Police Boast New Informant App Caught First 'Criminal': Man Panhandling
St. Louis Metropolitan Police Department Chief Sam Dotson has been hitting the media circuit to spread the word about the agency’s new mobile app, which allows ordinary residents to become law enforcement informants with the swipe of an iPhone. Now he has a public uproar on his hands after boasting last Thursday that the app had, for the first time since its May 23 launch, led to the arrest of a “criminal”—a panhandling man.
Needless to say, Dotson’s public relations move backfired. Here is just one of the angry responses he received over Twitter:
@ChiefSLMPD what a terrible use of police resources. Locking a human being in a cage won't solve the problem of poverty.— ArchCityDefenders (@ArchCityDefenders)1464924785.0
"This comes at a time when the chief has just announced the crackdown on the homeless in the downtown area,” explained John Chasnoff, co-chair of the Coalition Against Police Crimes and Repression. Many believe that the escalation is part of an effort to sanitize the area at the behest of businesses, and at the expense of poor people in the city, Chasnoff told AlterNet.
Such suspicion is understandable. In October 2005, the SLMPD settled a lawsuit filed by over a dozen people who charged that police have a policy of “attempting to drive the homeless from downtown St. Louis and telling them downtown is ‘off limits’ to them,” according to a statement from the Missouri ACLU.
According to the plaintiffs—all homeless people—police have “routinely arrested the homeless without any suspicion they have committed crimes, have thrown fireworks at them to get them to move from a public park, have taken the homeless to remote areas and dumped them, have taken their food, medication, driver's licenses and insurance cards, have made them engage in forced labor prior to ever seeing a judge, and have generally attempted to remove the homeless from downtown, particularly before major events.”
In light of this history, outcry over the police department’s latest arrest is mounting, a significant development given that the SLMPD is the first agency in Missouri to use the technology. Public outrage already nabbed the headline in the St. Louis Dispatch, “Police in St. Louis make first arrest from new app, drawing Twitter hate.” In that article, Dotson sought to defend the department by claiming that the man had also been trespassing, declaring, “It just shows that you can’t put context in 140 characters.”
Yet the larger context of policing in St. Louis is troubling. Thomas Harvey, executive director of the advocacy organization Arch City Defenders, told AlterNet, “We're talking about an area in the city of St. Louis where wealthy people routinely violate open container laws and urinate in public. I doubt the app will be used to report wealthy white people spilling out of bars in Washington Avenue.”

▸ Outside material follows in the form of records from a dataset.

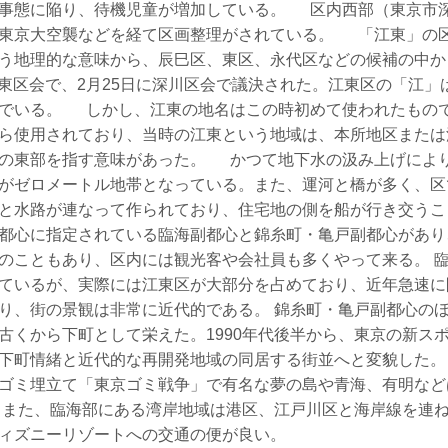
事態に陥り、待機児童が増加している。 区内西部（東京市
東京大空襲などを経て区画整理がされている。 「江東」の
いう地理的な意味から、辰巳区、東区、永代区などの候補の中
1日城東区会で、2月25日に深川区会で議決された。江東区の「江
でいる。 しかし、江東の地名はこの時初めて使われたもの
ら使用されており、当時の江東という地域は、本所地区または
の東部を指す意味があった。 かつて地下水の汲み上げによ
がゼロメートル地帯となっている。また、運河と橋が多く、区で
と水路が連なって作られており、住宅地の側を船が行き交うこ
都心に指定されている臨海副都心と錦糸町・亀戸副都心があり
のこともあり、区内には観光客や会社員も多くやって来る。 
ているが、実際には江東区が大部分を占めており、近年急速に
り、街の景観は非常に近代的である。 錦糸町・亀戸副都心の
古くから下町として栄えた。1990年代後半から、東京の新ス
下町情緒と近代的な再開発地域の同居する街並へと変貌した。
ゴミ埋立て「東京ゴミ戦争」で有名な夢の島や青海、有明など
 また、臨海部にある湾岸地域は港区、江戸川区と海岸線を連
ィズニーリゾートへの交通の便が良い。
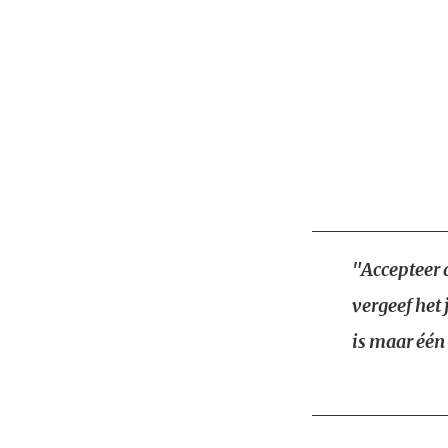
"Accepteer d
vergeef het 
is maar één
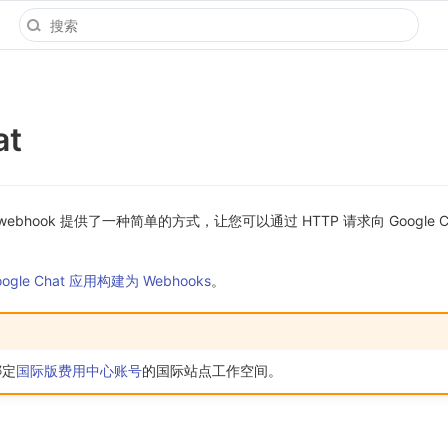
at
Chat webhook 提供了一种简单的方式，让您可以通过 HTTP 请求向 Google 
oogle Chat 应用构建为 Webhooks
。
绑定
国际版费用中心账号
的国际站点工作空间。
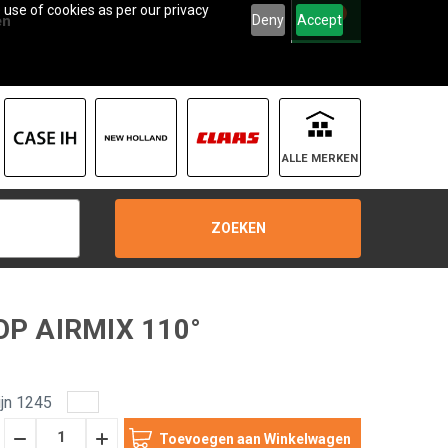
 use of cookies as per our privacy
0
Deny
Accept
en
ALLE MERKEN
ZOEKEN
P AIRMIX 110°
jn 1245
Hoeveelheid
Hoeveelheid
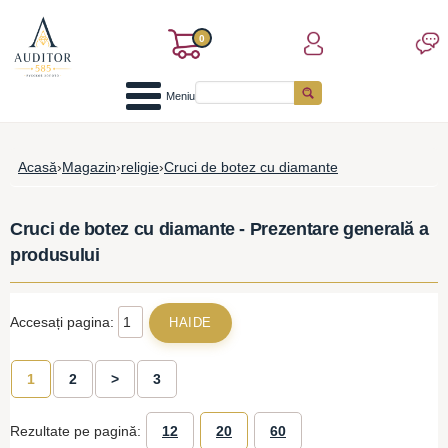
0
Meniu
Acasă
›
Magazin
›
religie
›
Cruci de botez cu diamante
Cruci de botez cu diamante - Prezentare generală a
produsului
Accesați pagina:
1
2
>
3
Rezultate pe pagină:
12
20
60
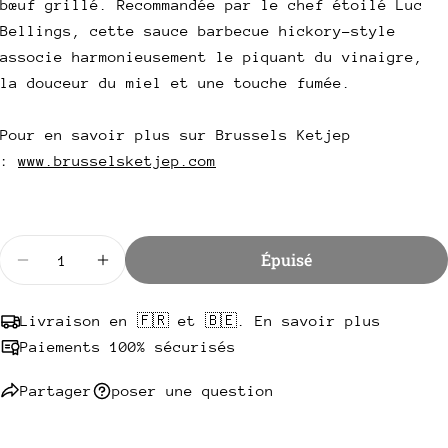
bœuf grillé. Recommandée par le chef étoilé Luc
email
Bellings, cette sauce barbecue hickory-style
Partager ce produit
Votre
associe harmonieusement le piquant du vinaigre,
téléphone
Copie
la douceur du miel et une touche fumée.
Partager
Votre
Partager
Partager
Épingler
message
Pour en savoir plus sur Brussels Ketjep
sur
sur
sur
:
www.brusselsketjep.com
Facebook
X
Pinterest
Les champs marqués * sont obligatoires.
Quantité
Envoyer une question
Épuisé
Diminuer la quantité pour Sauce cowboy 300ml - B
Augmenter la quantité pour Sauce cowboy
Livraison en 🇫🇷 et 🇧🇪. En savoir plus
Paiements 100% sécurisés
Partager
poser une question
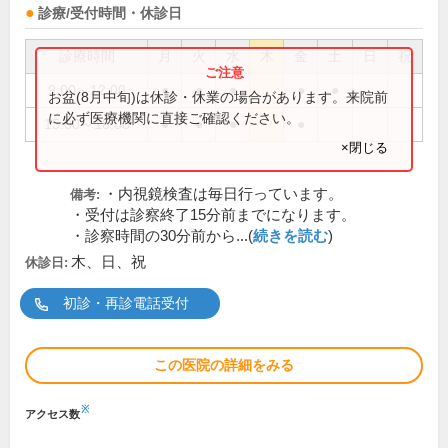
診療/受付時間・休診日
診療時間
月
火
水
木
金
土
日
祝
9:00～12:00
●
●
●
●
●
お盆(8月中旬)は休診・休業の場合があります。来院前
に必ず医療機関に直接ご確認ください。
15:00～18:00
●
●
●
●
×閉じる
・内視鏡検査は毎日行っています。
備考:
・受付は診察終了15分前までになります。
・診察時間の30分前から...(
続きを読む
)
木、日、祝
休診日:
初診・再診電話受付
この医院の詳細をみる
※
アクセス数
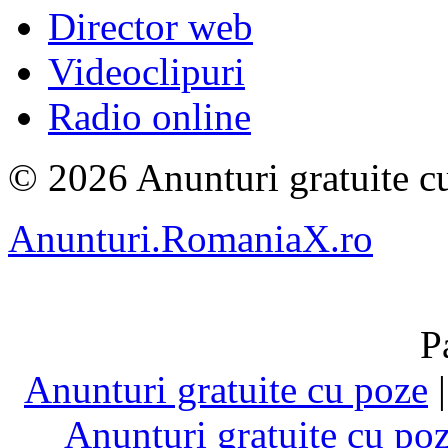
Director web
Videoclipuri
Radio online
© 2026 Anunturi gratuite cu
Anunturi.RomaniaX.ro
P
Anunturi gratuite cu poze
Anunturi gratuite cu po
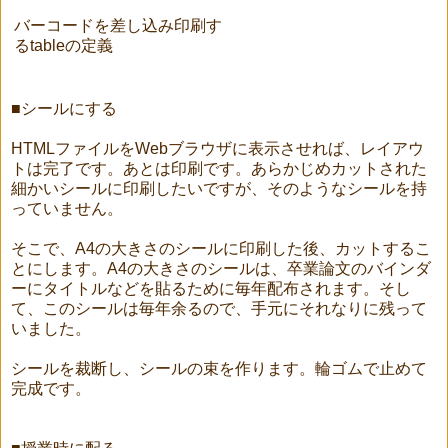
バーコードを差し込み印刷す
るtableの定義
■シールにする
HTMLファイルをWebブラウザに表示させれば、レイアウ
トは完了です。あとは印刷です。あらかじめカットされた
細かいシールに印刷したいですが、そのようなシールを持
っていません。
そこで、A4の大きさのシールに印刷した後、カットするこ
とにします。A4の大きさのシールは、卒業論文のバインダ
ーにタイトルなどを貼るために毎年配布されます。そし
て、このシールは毎年余るので、手元にそれなりに残って
いました。
シールを裁断し、シールの束を作ります。輪ゴムで止めて
完成です。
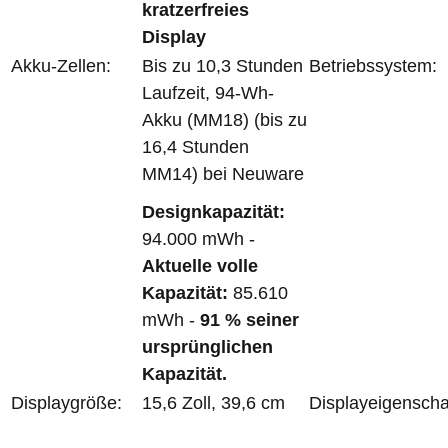
kratzerfreies
Display
Akku-Zellen:
Bis zu 10,3 Stunden
Betriebssystem:
Laufzeit, 94-Wh-
Akku (MM18) (bis zu
16,4 Stunden
MM14) bei Neuware
Designkapazität:
94.000 mWh -
Aktuelle volle
Kapazität:
85.610
mWh -
91
%
seiner
ursprünglichen
Kapazität
.
Displaygröße:
15,6 Zoll, 39,6 cm
Displayeigenscha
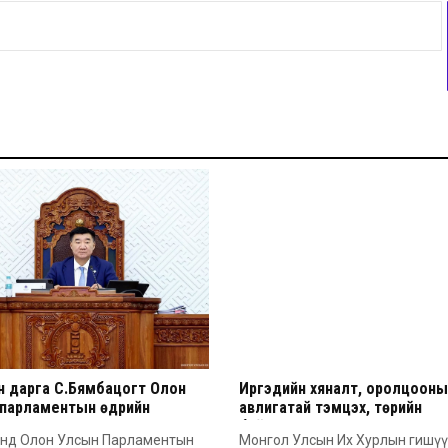
н дарга С.Бямбацогт Олон
Иргэдийн хяналт, оролцооны ү
 парламентын өдрийн
авлигатай тэмцэх, төрийн
лгээ дэвшүүллээ
байгууллагуудын хариуцлага,
энд Олон Улсын Парламентын
Монгол Улсын Их Хурлын гишүү
тод байдлыг сайжруулах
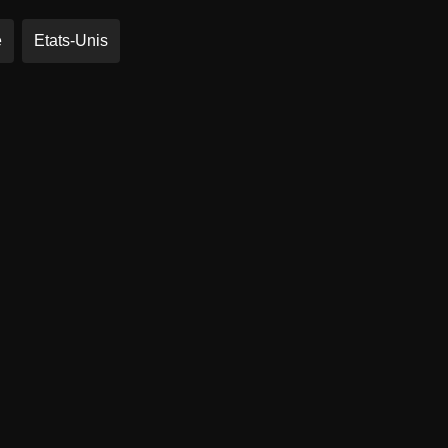
e
Etats-Unis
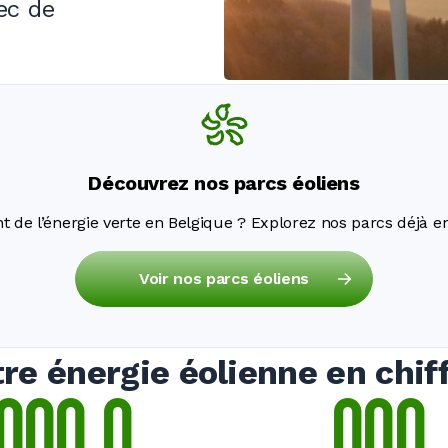
ec de
Découvrez nos parcs éoliens
t de l’énergie verte en Belgique ? Explorez nos parcs déjà e
Voir nos parcs éoliens
re énergie éolienne en chif
0
0
0
,
0
0
0
0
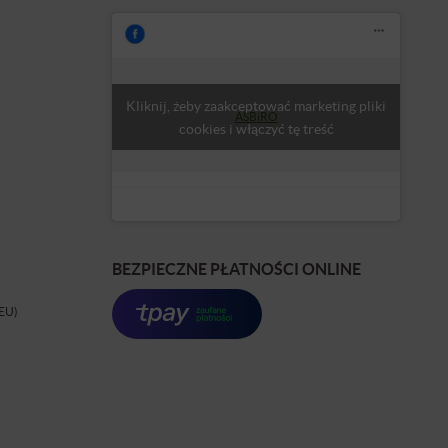
Kliknij, żeby zaakceptować marketing pliki
ASBiRO
cookies i włączyć tę treść
BEZPIECZNE PŁATNOŚCI ONLINE
(EU)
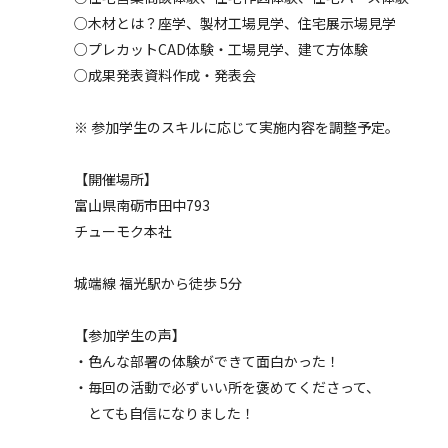
○木材とは？座学、製材工場見学、住宅展示場見学
○プレカットCAD体験・工場見学、建て方体験
○成果発表資料作成・発表会
※ 参加学生のスキルに応じて実施内容を調整予定。
【開催場所】
富山県南砺市田中793
チューモク本社
城端線 福光駅から徒歩 5分
【参加学生の声】
・色んな部署の体験ができて面白かった！
・毎回の活動で必ずいい所を褒めてくださって、
とても自信になりました！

“To the degree that this is reflective of broken windows policing, it is important to note that the theory has been thoroughly debunked,” Harvey added. "This is a crackdown on the most vulnerable people in society."
In addition, the SLMPD has a history of so-called preemptive policing that is marred by racial profiling. According to a recent report by Missouri Attorney General Chris Koster, black drivers are 1.4 times more likely to be stopped by the SLMPD than the general population, compared to 0.7 times for white drivers.
The informant app was launched in the immediate aftermath of a complaint filed under the new Civilian Oversight Board, in which Chassity Norise accused the department of raiding her home without warning, filling it with smoke bombs and forcing residents to stand outside naked. "I felt completely violated being outside naked with my neighbors watching me and my home being kicked down on false allegations," she said.
The SLMPD is asking the public to share information about city residents, declaring in a Facebook post that the app “puts your police department in your fingertips.” Yet the agency is allegedly refusing to share basic information with the public about its own officers’ misconduct. According to a lawsuit recently filed by the ACLU, the department is refusing to release public records related to the case of Curtis Farber, who claims he was brutally beaten and threatened by St. Louis police three years ago.